Redemption Holding Company, a Delaware corporation, announced last week it reached a purchase agreement with Holladay Bank and Trust, which opened in Holladay in 1974. The deal is pending federal regulatory approval.

Redemption Holding Company aims to reverse a decadeslong trend in Black bank closures. According to the company, the number of American Black-owned banks decreased from 50 in 1976 to just 16 in 2022.

Redemption Holding Company would move that number to 17 and would mark the first time in U.S. history that an existing commercial bank would become a Black-owned Minority Depository Institution — a federal term that refers to banks and credit unions that are owned or directed primarily by minority groups — through acquisition.

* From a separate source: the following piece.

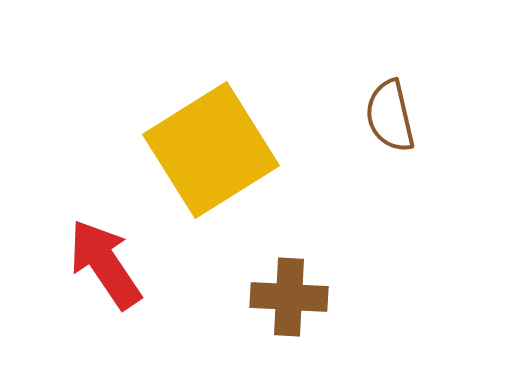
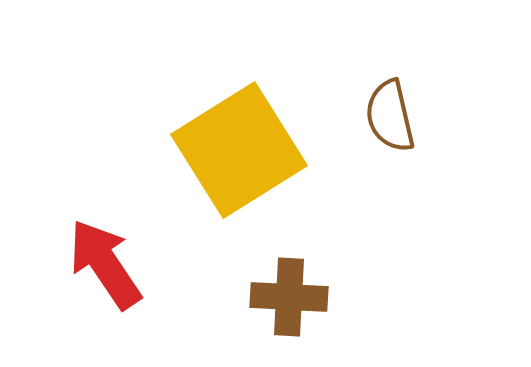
yellow square: moved 28 px right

“Black banks make the American dream possible for all Americans by deploying resources that uniquely address the financial realities of communities that have been systematically excluded, overcharged and under-capitalized for hundreds of years,” Redemption Holding Company CEO Ashley D. Bell said in a statement. “Redemption will serve as a lifeline to the next wave of Black and brown first-time homebuyers and small business entrepreneurs across the country.”

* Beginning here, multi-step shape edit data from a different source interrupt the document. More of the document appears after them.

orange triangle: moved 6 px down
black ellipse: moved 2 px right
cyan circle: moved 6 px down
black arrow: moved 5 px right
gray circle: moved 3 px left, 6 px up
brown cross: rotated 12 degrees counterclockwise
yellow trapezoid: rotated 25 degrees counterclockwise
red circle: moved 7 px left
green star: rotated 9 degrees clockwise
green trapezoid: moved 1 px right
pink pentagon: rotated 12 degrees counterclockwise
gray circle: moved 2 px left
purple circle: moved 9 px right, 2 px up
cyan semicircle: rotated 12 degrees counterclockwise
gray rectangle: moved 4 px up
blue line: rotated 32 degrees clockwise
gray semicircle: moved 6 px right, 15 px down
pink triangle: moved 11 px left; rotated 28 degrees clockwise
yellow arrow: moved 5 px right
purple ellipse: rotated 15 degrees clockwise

The bank hopes to address racial and ethnic disparities in finances. For example, Black and Latino households earn about half as much as white households and only own about 15-20% as much net wealth, according to the Federal Reserve. Black borrowers are also twice as likely to have their mortgage request denied.

Redemption Holding Company will be led by a number of high-profile names, including Bernice A. King, daughter of Corretta Scott King and the late Dr. Martin Luther King Jr.; former NFL player and investor Dhani Jones; and Bell, a former White House policy adviser. Bell and King previously co-founded the National Black Bank Foundation, which has steered $600 million of investment opportunities into Black banks since 2020.

“In my father’s last public address on April 3, 1968, he preached the imperative to accelerate the financial inclusion of Black Americans by supporting mission-driven Black banks — something he called a ‘bank-in movement,'” King said in a statement. “More than half a century of struggle and incremental progress later, we’re making good on Daddy’s call to bank-in by creating new centers of opportunity for people of color, starting with this Black-led bank acquisition. Redemption is just that: delivering families from the cycle of unjust financial exclusion and intergenerational poverty.”